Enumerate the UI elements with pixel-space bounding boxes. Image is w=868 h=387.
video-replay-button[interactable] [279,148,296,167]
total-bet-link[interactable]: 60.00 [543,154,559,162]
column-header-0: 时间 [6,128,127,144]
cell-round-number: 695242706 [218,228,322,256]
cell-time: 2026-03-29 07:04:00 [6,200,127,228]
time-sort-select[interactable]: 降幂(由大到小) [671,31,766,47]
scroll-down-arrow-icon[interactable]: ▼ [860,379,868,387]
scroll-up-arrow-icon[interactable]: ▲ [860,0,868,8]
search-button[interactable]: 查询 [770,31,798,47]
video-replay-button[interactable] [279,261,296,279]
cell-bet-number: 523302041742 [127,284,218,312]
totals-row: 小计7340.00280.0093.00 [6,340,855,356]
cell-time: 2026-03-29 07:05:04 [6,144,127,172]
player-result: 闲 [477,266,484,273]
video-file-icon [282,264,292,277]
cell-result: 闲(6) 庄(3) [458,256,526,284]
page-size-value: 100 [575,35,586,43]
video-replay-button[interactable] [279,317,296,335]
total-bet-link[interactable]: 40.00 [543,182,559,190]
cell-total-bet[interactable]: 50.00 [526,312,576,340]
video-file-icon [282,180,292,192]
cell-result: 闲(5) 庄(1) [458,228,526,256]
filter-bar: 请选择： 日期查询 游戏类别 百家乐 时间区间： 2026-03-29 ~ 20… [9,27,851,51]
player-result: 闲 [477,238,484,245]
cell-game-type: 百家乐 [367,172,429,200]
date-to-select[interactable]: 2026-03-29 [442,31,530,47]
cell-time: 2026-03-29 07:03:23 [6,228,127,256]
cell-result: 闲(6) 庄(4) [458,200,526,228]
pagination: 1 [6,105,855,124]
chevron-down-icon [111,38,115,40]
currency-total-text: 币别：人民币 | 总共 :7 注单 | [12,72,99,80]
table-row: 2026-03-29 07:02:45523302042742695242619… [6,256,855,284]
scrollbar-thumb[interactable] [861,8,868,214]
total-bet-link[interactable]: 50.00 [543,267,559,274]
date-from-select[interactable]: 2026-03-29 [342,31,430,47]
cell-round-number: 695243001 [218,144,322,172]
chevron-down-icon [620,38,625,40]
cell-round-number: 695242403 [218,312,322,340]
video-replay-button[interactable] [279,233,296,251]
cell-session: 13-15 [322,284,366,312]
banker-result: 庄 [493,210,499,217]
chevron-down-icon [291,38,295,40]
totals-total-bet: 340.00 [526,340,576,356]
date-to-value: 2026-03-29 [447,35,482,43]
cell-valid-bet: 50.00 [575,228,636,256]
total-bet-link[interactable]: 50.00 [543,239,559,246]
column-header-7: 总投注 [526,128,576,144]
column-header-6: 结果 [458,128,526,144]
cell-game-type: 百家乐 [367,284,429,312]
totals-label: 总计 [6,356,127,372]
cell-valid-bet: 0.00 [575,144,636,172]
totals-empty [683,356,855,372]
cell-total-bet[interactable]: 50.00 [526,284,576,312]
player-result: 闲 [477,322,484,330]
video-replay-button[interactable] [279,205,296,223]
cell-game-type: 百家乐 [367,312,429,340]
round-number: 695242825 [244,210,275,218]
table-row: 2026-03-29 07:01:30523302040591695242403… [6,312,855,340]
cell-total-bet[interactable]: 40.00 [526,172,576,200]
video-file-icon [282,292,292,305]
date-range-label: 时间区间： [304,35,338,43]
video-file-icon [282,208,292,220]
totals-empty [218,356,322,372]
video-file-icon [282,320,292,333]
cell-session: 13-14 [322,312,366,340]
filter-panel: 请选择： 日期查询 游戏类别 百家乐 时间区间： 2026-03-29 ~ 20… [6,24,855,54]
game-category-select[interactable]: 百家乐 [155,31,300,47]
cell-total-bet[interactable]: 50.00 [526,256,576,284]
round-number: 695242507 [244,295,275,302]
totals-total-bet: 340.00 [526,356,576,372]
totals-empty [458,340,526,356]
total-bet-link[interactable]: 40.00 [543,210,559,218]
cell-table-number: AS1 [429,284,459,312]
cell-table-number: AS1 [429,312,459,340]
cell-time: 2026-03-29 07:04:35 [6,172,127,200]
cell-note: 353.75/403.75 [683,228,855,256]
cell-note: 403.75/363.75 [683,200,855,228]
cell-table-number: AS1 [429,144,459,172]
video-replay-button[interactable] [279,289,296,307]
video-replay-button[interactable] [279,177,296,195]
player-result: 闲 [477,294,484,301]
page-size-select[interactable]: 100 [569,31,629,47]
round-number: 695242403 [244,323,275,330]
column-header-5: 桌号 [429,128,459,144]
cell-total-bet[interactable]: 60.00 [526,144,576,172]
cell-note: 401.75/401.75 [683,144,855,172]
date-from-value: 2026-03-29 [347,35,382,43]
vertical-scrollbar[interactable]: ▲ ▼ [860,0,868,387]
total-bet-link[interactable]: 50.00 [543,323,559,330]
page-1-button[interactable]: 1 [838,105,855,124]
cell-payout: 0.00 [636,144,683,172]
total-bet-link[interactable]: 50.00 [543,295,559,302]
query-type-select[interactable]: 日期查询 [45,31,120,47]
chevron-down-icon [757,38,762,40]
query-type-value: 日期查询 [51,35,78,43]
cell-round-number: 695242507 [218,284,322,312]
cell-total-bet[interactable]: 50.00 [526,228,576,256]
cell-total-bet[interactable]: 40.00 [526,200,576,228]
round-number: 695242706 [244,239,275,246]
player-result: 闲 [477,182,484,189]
☆ ☆ ☆ ☆ ☆ ☆ ☆
◆ **GOAL OF THE EXERCISE**
Extract from the material all lines containing the string "number".

◆ **EXERCISE RESULT**
cell-round-number: 695242706 [218,228,322,256]
cell-bet-number: 523302041742 [127,284,218,312]
cell-round-number: 695243001 [218,144,322,172]
cell-round-number: 695242403 [218,312,322,340]
round-number: 695242825 [244,210,275,218]
round-number: 695242507 [244,295,275,302]
cell-table-number: AS1 [429,284,459,312]
cell-table-number: AS1 [429,312,459,340]
cell-table-number: AS1 [429,144,459,172]
round-number: 695242403 [244,323,275,330]
cell-round-number: 695242507 [218,284,322,312]
round-number: 695242706 [244,239,275,246]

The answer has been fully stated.